If I viewed the creek watershed as a place separate from me, from my life and struggles, and from the ongoing turmoil of the world, I would not be able to receive all that it has to give. And I would be unable to give what I have to offer. Ecopsychology understands that it is natural that we love a place and grieve if it is harmed, that we are heartened by how a place, or a creature, speaks to us about how to live.
When I work with people outdoors, I often have them consider something in their lives with which they are struggling, and then to approach what attracts them in the landscape. Inevitably what they find offers a new and helpful perspective. A woman who was having difficulty settling into a new community found herself sitting with a large Douglas fir that had been uprooted by a storm. She said that the experience gave her a clearer sense of the immensity of the change she was in, and helped her to think more clearly about what she needed to do to help herself through.

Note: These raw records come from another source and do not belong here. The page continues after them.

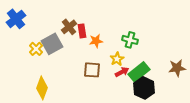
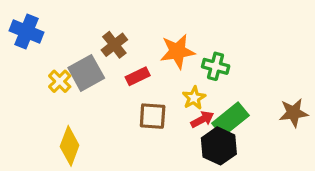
blue cross: (16, 19) -> (27, 32), turned -30
red rectangle: (82, 31) -> (138, 76), moved, turned 72
orange star: (96, 41) -> (177, 51), moved, size x1.5
black hexagon: (144, 88) -> (219, 146), moved

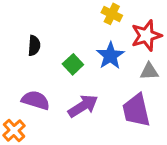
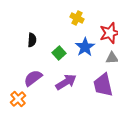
yellow cross: (112, 14) -> (77, 18), moved
purple semicircle: (36, 100) -> (33, 78), turned -54

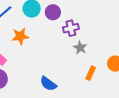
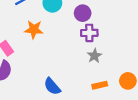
purple circle: (53, 12) -> (83, 13), moved
orange rectangle: (91, 73) -> (100, 85), turned 40

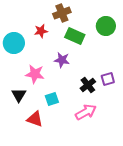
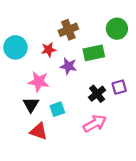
brown cross: (62, 13) -> (68, 30), moved
red star: (41, 31) -> (49, 50), moved
green rectangle: (75, 36) -> (94, 53), moved, turned -36
black triangle: (19, 95) -> (31, 105), moved

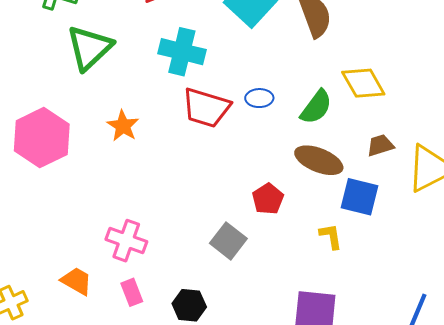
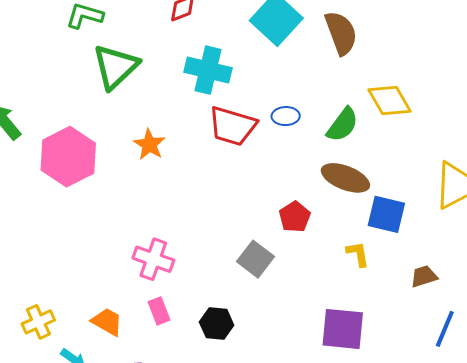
brown trapezoid: (380, 145) -> (424, 276), moved
orange trapezoid: (77, 281) -> (107, 322), moved

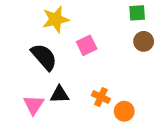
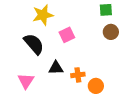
black triangle: (60, 94) -> (56, 68), moved
orange cross: (101, 97) -> (78, 75), turned -32

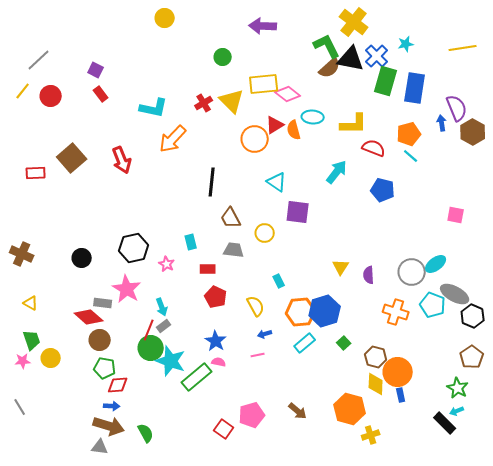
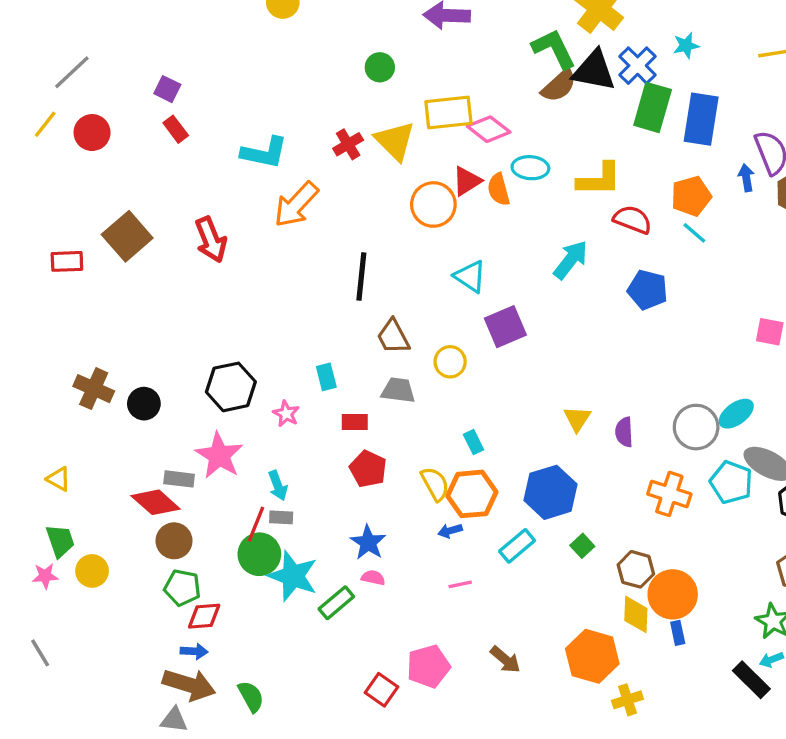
purple square: (298, 212) -> (505, 327), turned -30
brown cross: (22, 254) -> (94, 389), moved
orange hexagon: (301, 312) -> (472, 494), moved
gray rectangle: (164, 326) -> (281, 517), turned 40
pink line: (258, 355) -> (460, 584), moved
green rectangle: (197, 377) -> (336, 603), size x0.7

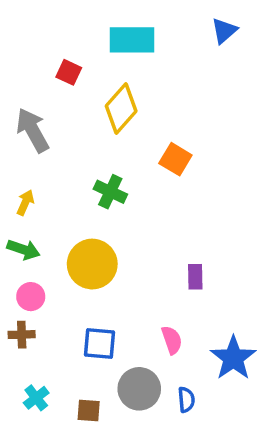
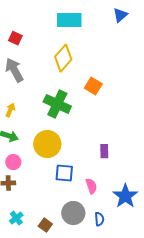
red square: (69, 72) -> (15, 38), moved
green cross: (110, 192) -> (57, 104), size x1.5
blue square: (99, 344) -> (64, 173), moved
brown square: (89, 411) -> (45, 225), turned 32

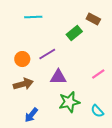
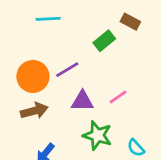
orange circle: (22, 59) -> (33, 76), size x1.5
pink line: (98, 74) -> (118, 97), moved
green star: (69, 102) -> (97, 135), turned 30

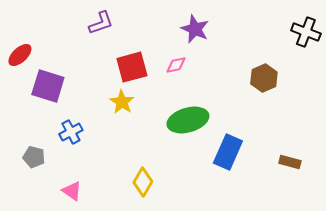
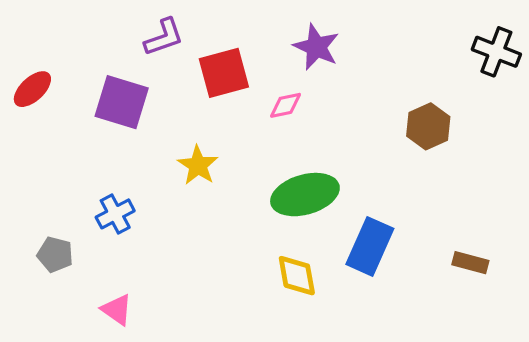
red square: (132, 67) -> (224, 73), moved
purple square: (48, 86) -> (122, 102), moved
yellow diamond: (143, 182) -> (297, 276), moved, turned -40

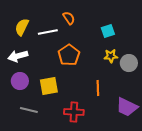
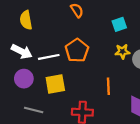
yellow semicircle: (22, 27) -> (26, 20), turned -36
white line: (48, 32) -> (49, 57), moved
white arrow: (18, 56) -> (22, 51), turned -138

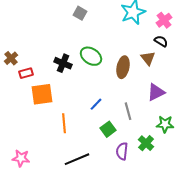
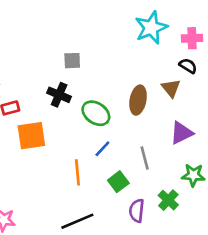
gray square: (80, 13) -> (72, 61), moved, turned -32
pink cross: (164, 20) -> (192, 38), turned 35
green ellipse: (91, 56) -> (96, 113), moved
orange line: (64, 123) -> (77, 172), moved

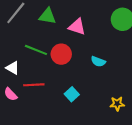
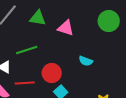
green line: (36, 50) -> (27, 50), turned -40
red circle: (61, 54) -> (52, 73), moved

All the time we spend indoors, working, reading, even talking with close friends and family, we are bounded by what humanity creates. Humanity creates great beauty, as well as great foolishness, but the only time we explore a world not of our own making is in nature, or with animals. In actuality, modern life impoverishes us with its surround sound experience of human culture. Modern life encourages us to see ourselves only as reflections of our fellow humans, only in terms of social norms, to see ourselves as separate from nature. Only in such a context could human beings feel numb about what human beings are doing to the world. Only in such a context would it be possible for people to avoid the pain for the world that feeling connected brings.
Just as when your foot is asleep, the blood returning is painful, so opening up the imagination to the natural world can be painful. Paying attention to how we feel about what is happening to the world is painful. That pain is a good sign. It is a sign that we are alive, that we are relating to our world. Ecopsychology provides tools to help us to experience our feelings about the state of our world, and to move through them to a place of hopeful empowerment. It offers access to our creative imagination in the service of positive change. It is through the restoration of our psychological ground in the wide world that is our home, that we will find the way to create a vibrant, joyful, life-sustaining future.